I assert that people who abuse the word chemical as a synonym for 'toxic' are doing something bad, and usually are doing this intentionally.
Words have meaning. They reflect and create our shared reality. Misusing words is, at least to me, a form of abusing reality. I find misusing words in order to advance a personal or political interest to be, well, abusive.
The Dihydrogen Oxide 'scare' is an amusing, but also scary reflection of how people seem to think.

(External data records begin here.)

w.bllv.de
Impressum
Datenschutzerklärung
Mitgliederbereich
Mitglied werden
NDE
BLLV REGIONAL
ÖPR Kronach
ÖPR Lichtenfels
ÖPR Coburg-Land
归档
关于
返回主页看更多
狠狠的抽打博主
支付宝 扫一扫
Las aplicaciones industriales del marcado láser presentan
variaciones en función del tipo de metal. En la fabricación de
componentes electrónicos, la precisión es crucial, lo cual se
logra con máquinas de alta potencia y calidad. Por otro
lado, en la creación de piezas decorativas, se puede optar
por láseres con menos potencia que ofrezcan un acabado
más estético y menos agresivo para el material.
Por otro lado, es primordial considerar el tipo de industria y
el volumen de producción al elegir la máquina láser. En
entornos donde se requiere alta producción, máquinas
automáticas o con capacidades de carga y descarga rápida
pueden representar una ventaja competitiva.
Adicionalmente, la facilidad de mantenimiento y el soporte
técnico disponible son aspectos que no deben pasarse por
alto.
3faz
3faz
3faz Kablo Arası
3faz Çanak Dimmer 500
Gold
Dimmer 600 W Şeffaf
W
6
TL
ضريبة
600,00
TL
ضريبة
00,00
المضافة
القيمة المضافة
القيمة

https://www.dhmo.org/facts.html
From that page "A similar study conducted by U.S. researchers Patrick K. McCluskey and Matthew Kulick also found that nearly 90 percent of the citizens participating in their study were willing to sign a petition to support an outright ban on the use of Dihydrogen Monoxide in the United States."
ie. 90% of those surveyed were willing to support banning water.
Use, or misuse, words and you can get 9 out of 10 people to ban water.